Can You Move Abroad To Escape Student Loan Debt?
Yes, it is true. You can move out of the U.S. and abroad to escape student loan debt or any debt for that matter. However, there are many stipulations, and one major one indeed: You can never come back.
Why would someone want to move abroad to escape debt?
It is an easy way out. According to CBNC, Americans now owe more than $1.53 trillion in student loan debt, based on the most current figures available. That money is not only owed by young people fresh out of college, but also by borrowers who have been out of school for a decade or more. The standard repayment timetable for federal loans is 10 years, but research suggests it actually takes four-year degree holders an average of 19.7 years to pay off their loans.
Essentially, if you move abroad, you may no longer be traceable for debt collectors to find you.

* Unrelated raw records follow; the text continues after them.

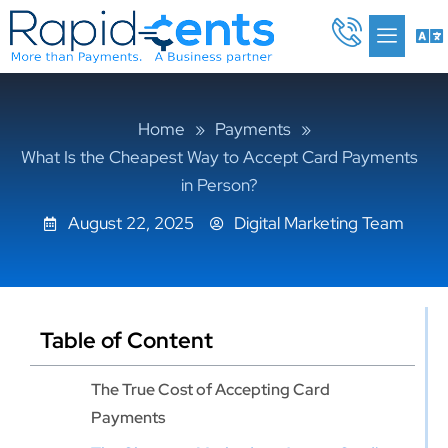
Skip
Me
to
content
Home
»
Payments
»
What Is the Cheapest Way to Accept Card Payments
in Person?
August 22, 2025
Digital Marketing Team
Table of Content
The True Cost of Accepting Card
Payments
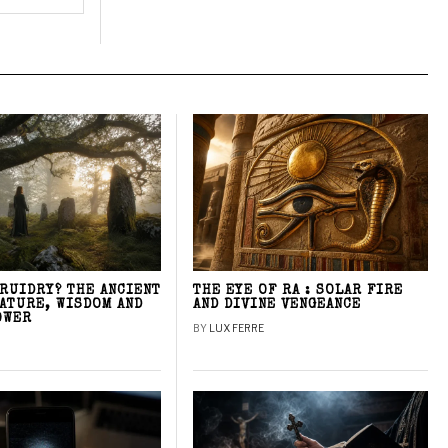
DRUIDRY? THE ANCIENT
THE EYE OF RA : SOLAR FIRE
NATURE, WISDOM AND
AND DIVINE VENGEANCE
OWER
BY
LUX FERRE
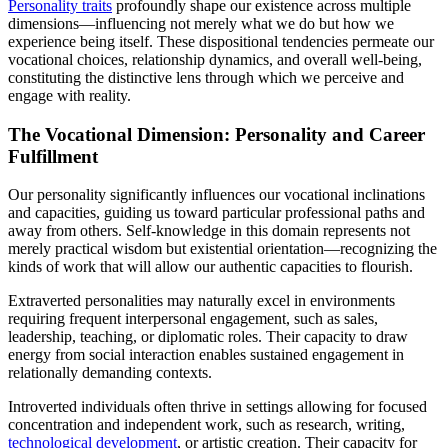
Personality traits
profoundly shape our existence across multiple
dimensions—influencing not merely what we do but how we
experience being itself. These dispositional tendencies permeate our
vocational choices, relationship dynamics, and overall well-being,
constituting the distinctive lens through which we perceive and
engage with reality.
The Vocational Dimension: Personality and Career
Fulfillment
Our personality significantly influences our vocational inclinations
and capacities, guiding us toward particular professional paths and
away from others. Self-knowledge in this domain represents not
merely practical wisdom but existential orientation—recognizing the
kinds of work that will allow our authentic capacities to flourish.
Extraverted personalities may naturally excel in environments
requiring frequent interpersonal engagement, such as sales,
leadership, teaching, or diplomatic roles. Their capacity to draw
energy from social interaction enables sustained engagement in
relationally demanding contexts.
Introverted individuals often thrive in settings allowing for focused
concentration and independent work, such as research, writing,
technological development
, or artistic creation. Their capacity for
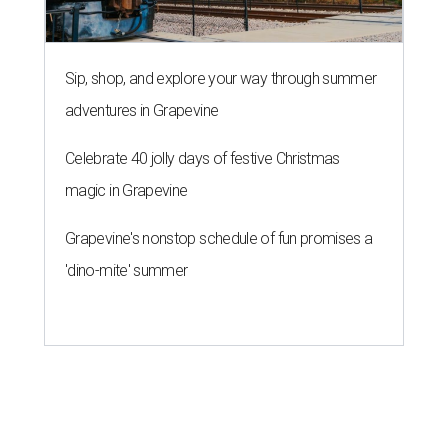
Sip, shop, and explore your way through summer
adventures in Grapevine
Celebrate 40 jolly days of festive Christmas
magic in Grapevine
Grapevine's nonstop schedule of fun promises a
'dino-mite' summer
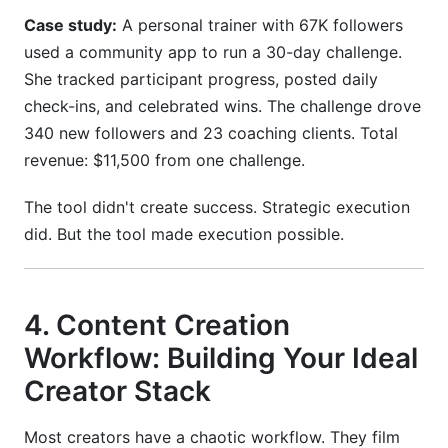
Case study:
A personal trainer with 67K followers
used a community app to run a 30-day challenge.
She tracked participant progress, posted daily
check-ins, and celebrated wins. The challenge drove
340 new followers and 23 coaching clients. Total
revenue: $11,500 from one challenge.
The tool didn't create success. Strategic execution
did. But the tool made execution possible.
4. Content Creation
Workflow: Building Your Ideal
Creator Stack
Most creators have a chaotic workflow. They film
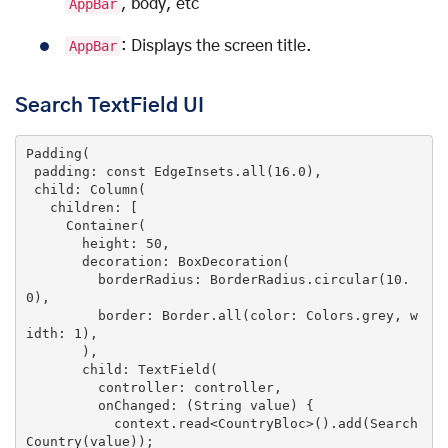
AppBar
, body, etc
AppBar
: Displays the screen title.
Search TextField UI
Padding(

 padding: 
const
 EdgeInsets.all(
16.0
),

 child: Column(

   children: [

     Container(

       height: 
50
,

       decoration: BoxDecoration(

         borderRadius: BorderRadius.circular(
10.
0
),

         border: Border.all(color: Colors.grey, w
idth: 
1
),

       ),

       child: TextField(

         controller: controller,

         onChanged: (String 
value
) {

           context.read<CountryBloc>().add(Search
Country(
value
));
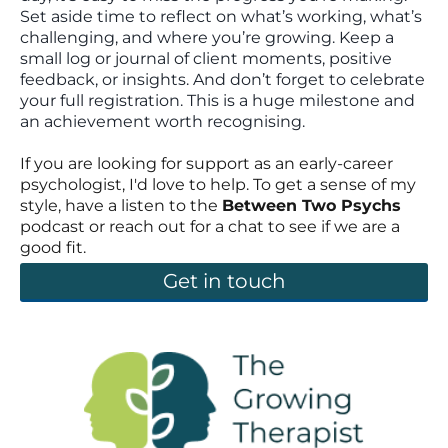
Set aside time to reflect on what’s working, what’s
challenging, and where you’re growing. Keep a
small log or journal of client moments, positive
feedback, or insights. And don’t forget to celebrate
your full registration. This is a huge milestone and
an achievement worth recognising.
If you are looking for support as an early-career
psychologist, I'd love to help. To get a sense of my
style, have a listen to the
Between Two Psychs
podcast or reach out for a chat to see if we are a
good fit.
Get in touch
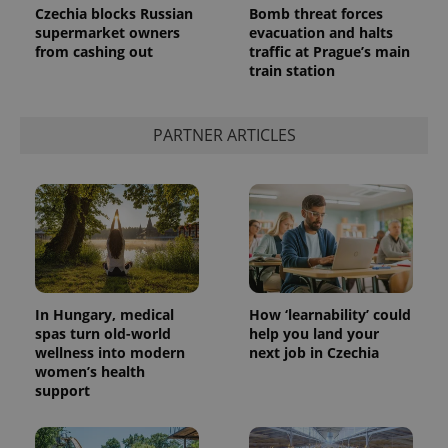
Czechia blocks Russian
Bomb threat forces
supermarket owners
evacuation and halts
from cashing out
traffic at Prague’s main
train station
PARTNER ARTICLES
In Hungary, medical
How ‘learnability’ could
spas turn old-world
help you land your
wellness into modern
next job in Czechia
women’s health
support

What are the other benefits?
Cheaper living, a clean slate, and a chance to see the world. The American dollar goes a long way in other countries. The more remote you are, the cheaper you will find land, housing, and food. By ditching what we consider “The American Dream” you will find that the world outside of the U.S. make ends meet with just a fraction of what we spend in a day. By eliminating extra “things” you think you need such as Starbucks, entertainment subscriptions, and etc., you can not only save more money, but actually put a dent in that debt if you choose to and explore the world while you’re at it.
What are the risks associated with it?
Many. Leaving your debt back in the States may sound appealing if you want to escape your debts by moving abroad. However, it’s not that simple. Often, when applying for a visa in another country, your debt will be examined. If it appears that you’re trying to avoid paying off debt, your application will likely be denied.
Also, if you do move abroad and give up your U.S. citizenship. You may never be able to come back to the U.S. to live permanently. You can certainly try to, however, once you do return you will more than likely come back to the same debt if not tripled in late fees, interests, tax liens, and more.
So, if you’re going to go. You’ll have to stay gone.
Is it legal?
While it is legal for you to move to any part of the world you’d like, the federal government can still come after you. Your debt is one thing, but the IRS is another. If you have unpaid debt balances when you move, those balances may eventually be canceled and be reported to the IRS, at which point the unpaid debt may be considered part of your income. If you owe more than $600 to any one company, if it’s canceled, forgiven, or discharged in a bankruptcy, it can potentially be considered income in which you now have to claim on your taxes.
Another fact to note is, your debt collectors can file a lawsuit against you. If they are already in the process of filing or file before you leave the country, it would still go before a judge and be decided in your absence. If that happens, while the court may not be able to force you to pay since you’re overseas, the debt collector can go after any money you leave behind in a checking, savings, or investment account. And if you continue working for a U.S. based employer, they can garnish your wages.
If you’ve already left the country, depending on the size of the debt, the company may choose to bring suit against you in the country of your residency. They will hire counsel there and the case will be decided based on the laws in that country.
However, there is a caveat. Since circumstances like these come with a big price tag for the debt collector, more than often, it may not be worth it to them to follow through with it anyway.